Re-reading Paul Graham's essay "Hackers and Painters" (in book form), the following passage stood out. I'd like to go back to university, but always suspected that there's no research topics that I'd like to do. This gives some kind of justification:
In the best case, the papers are just a formality. Hackers write cool software, and then write a paper about it, and the paper becomes a proxy for the achievement represented by the software. But often this mismatch causes problems. It's easy to drift away from building beautiful things toward building ugly things that make more suitable subjects for research papers.

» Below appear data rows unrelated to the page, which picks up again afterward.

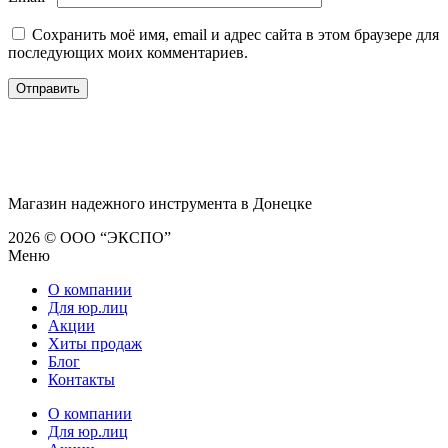
Сохранить моё имя, email и адрес сайта в этом браузере для
последующих моих комментариев.
Магазин надежного инструмента в Донецке
2026 © ООО “ЭКСПО”
Меню
О компании
Для юр.лиц
Акции
Хиты продаж
Блог
Контакты
О компании
Для юр.лиц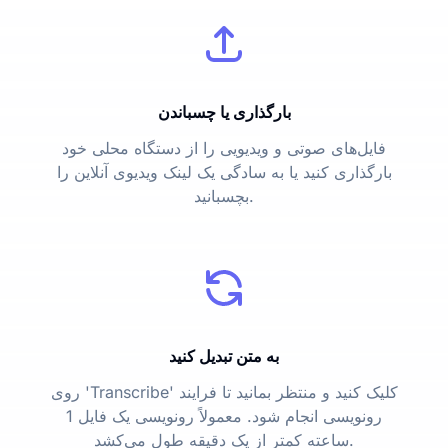
بارگذاری یا چسباندن
فایل‌های صوتی و ویدیویی را از دستگاه محلی خود
بارگذاری کنید یا به سادگی یک لینک ویدیوی آنلاین را
بچسبانید.
به متن تبدیل کنید
روی 'Transcribe' کلیک کنید و منتظر بمانید تا فرایند
رونویسی انجام شود. معمولاً رونویسی یک فایل 1
ساعته کمتر از یک دقیقه طول می‌کشد.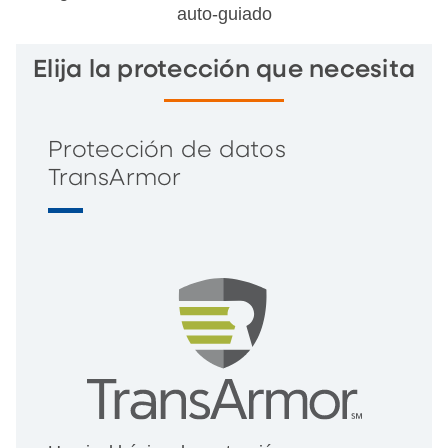
auto-guiado
Elija la protección que necesita
Protección de datos
TransArmor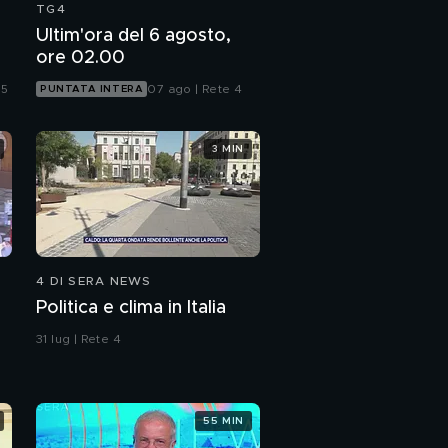
TG4
Ultim'ora del 6 agosto,
ore 02.00
 5
07 ago | Rete 4
PUNTATA INTERA
3 MIN
4 DI SERA NEWS
Politica e clima in Italia
31 lug | Rete 4
55 MIN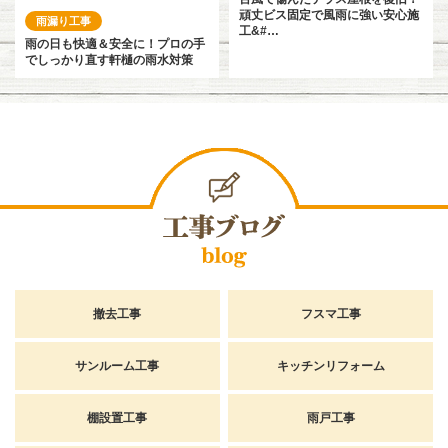
頑丈ビス固定で風雨に強い安心施
雨漏り工事
工&#…
雨の日も快適＆安全に！プロの手
でしっかり直す軒樋の雨水対策
撤去工事
フスマ工事
サンルーム工事
キッチンリフォーム
棚設置工事
雨戸工事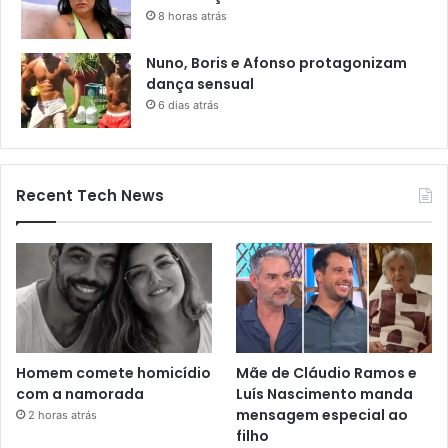
8 horas atrás
Nuno, Boris e Afonso protagonizam
dança sensual
6 dias atrás
Recent Tech News
Homem comete homicídio
Mãe de Cláudio Ramos e
com a namorada
Luís Nascimento manda
mensagem especial ao
2 horas atrás
filho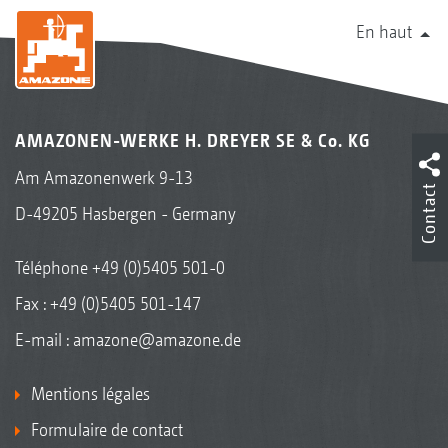
En haut
AMAZONEN-WERKE H. DREYER SE & Co. KG
Am Amazonenwerk 9-13
Contact
D-49205 Hasbergen - Germany
Téléphone
+49 (0)5405 501-0
Fax : +49 (0)5405 501-147
E-mail :
amazone@amazone.de
Mentions légales
Formulaire de contact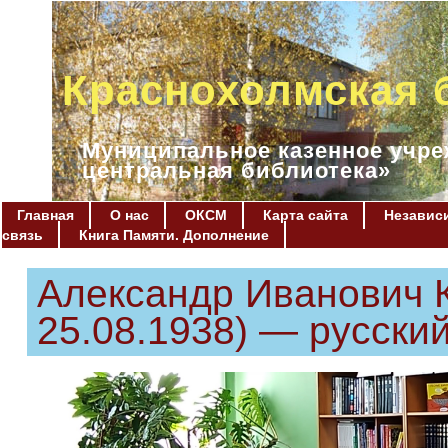
Краснохолмская 
Муниципальное казенное учре
центральная библиотека»
Главная
О нас
ОКСМ
Карта сайта
Независи
связь
Книга Памяти. Дополнение
Александр Иванович К
25.08.1938) — русский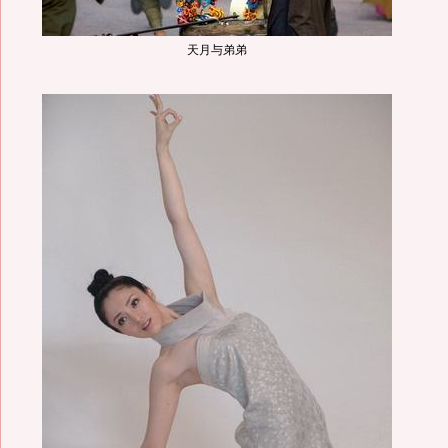
天月与弟弟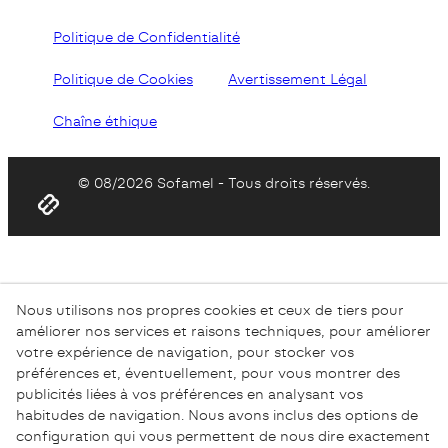
Politique de Confidentialité
Politique de Cookies
Avertissement Légal
Chaîne éthique
© 08/2026 Sofamel - Tous droits réservés.
Nous utilisons nos propres cookies et ceux de tiers pour
améliorer nos services et raisons techniques, pour améliorer
votre expérience de navigation, pour stocker vos
préférences et, éventuellement, pour vous montrer des
publicités liées à vos préférences en analysant vos
habitudes de navigation. Nous avons inclus des options de
configuration qui vous permettent de nous dire exactement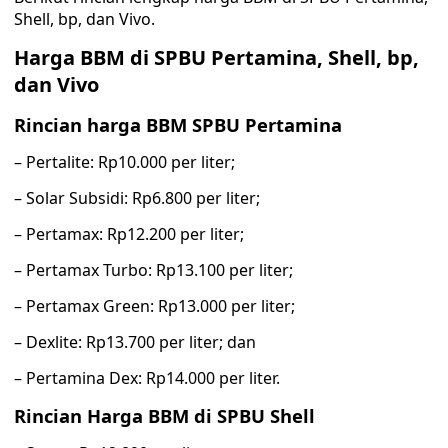
Shell, bp, dan Vivo.
Harga BBM di SPBU Pertamina, Shell, bp,
dan Vivo
Rincian harga BBM SPBU Pertamina
– Pertalite: Rp10.000 per liter;
– Solar Subsidi: Rp6.800 per liter;
– Pertamax: Rp12.200 per liter;
– Pertamax Turbo: Rp13.100 per liter;
– Pertamax Green: Rp13.000 per liter;
– Dexlite: Rp13.700 per liter; dan
– Pertamina Dex: Rp14.000 per liter.
Rincian Harga BBM di SPBU Shell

Unfortunately, beautiful things don't always make the best subjects for papers. Number one, research must be original — and as anyone who has written a PhD dissertation knows, the way to be sure that you're exploring virgin territory is to to stake out a piece of ground that no one wants. Number two, research must be substantial ‐ and awkward systems yield meatier papers, because you can write about the obstacles you have to overcome in order to get things done. Nothing yields meaty problems like starting with the wrong assumptions. Most of AI is an example of this rule; if you assume that knowledge can be represented as a list of predicate logic expressions whose arguments represent abstract concepts, you'll have a lot of papers to write about how to make this work. ...
The way to create something beautiful is often to make subtle tweaks to something that already exists, or to combine existing ideas in a slightly new way. This kind of work is hard to convey in a research paper.